● Work required:
The answer must be an exact copy of the entries below, with no images in it.

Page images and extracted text
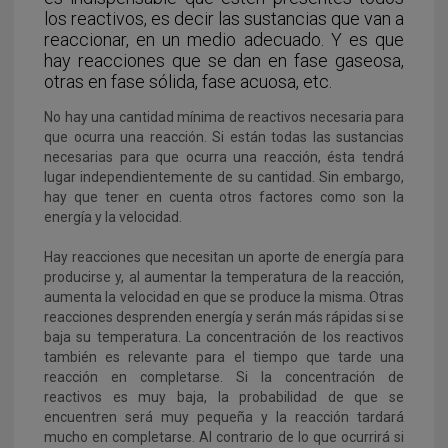
los reactivos, es decir las sustancias que van a
reaccionar, en un medio adecuado. Y es que
hay reacciones que se dan en fase gaseosa,
otras en fase sólida, fase acuosa, etc.
No hay una cantidad mínima de reactivos necesaria para
que ocurra una reacción. Si están todas las sustancias
necesarias para que ocurra una reacción, ésta tendrá
lugar independientemente de su cantidad. Sin embargo,
hay que tener en cuenta otros factores como
son la
energía y la velocidad.
Hay reacciones que necesitan un aporte de energía para
producirse y, al aumentar la temperatura de la reacción,
aumenta la velocidad en que se produce la misma. Otras
reacciones desprenden energía y serán más rápidas si se
baja su temperatura. La concentración de los reactivos
también es relevante para el tiempo que tarde una
reacción en completarse. Si la concentración de
reactivos es muy baja, la probabilidad de que se
encuentren será muy pequeña y la reacción tardará
mucho en completarse. Al contrario de lo que ocurrirá si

● Solution for this problem:
los reactivos, es decir las sustancias que van a
reaccionar, en un medio adecuado. Y es que
hay reacciones que se dan en fase gaseosa,
otras en fase sólida, fase acuosa, etc.
No hay una cantidad mínima de reactivos necesaria para
que ocurra una reacción. Si están todas las sustancias
necesarias para que ocurra una reacción, ésta tendrá
lugar independientemente de su cantidad. Sin embargo,
hay que tener en cuenta otros factores como
son la
energía y la velocidad.
Hay reacciones que necesitan un aporte de energía para
producirse y, al aumentar la temperatura de la reacción,
aumenta la velocidad en que se produce la misma. Otras
reacciones desprenden energía y serán más rápidas si se
baja su temperatura. La concentración de los reactivos
también es relevante para el tiempo que tarde una
reacción en completarse. Si la concentración de
reactivos es muy baja, la probabilidad de que se
encuentren será muy pequeña y la reacción tardará
mucho en completarse. Al contrario de lo que ocurrirá si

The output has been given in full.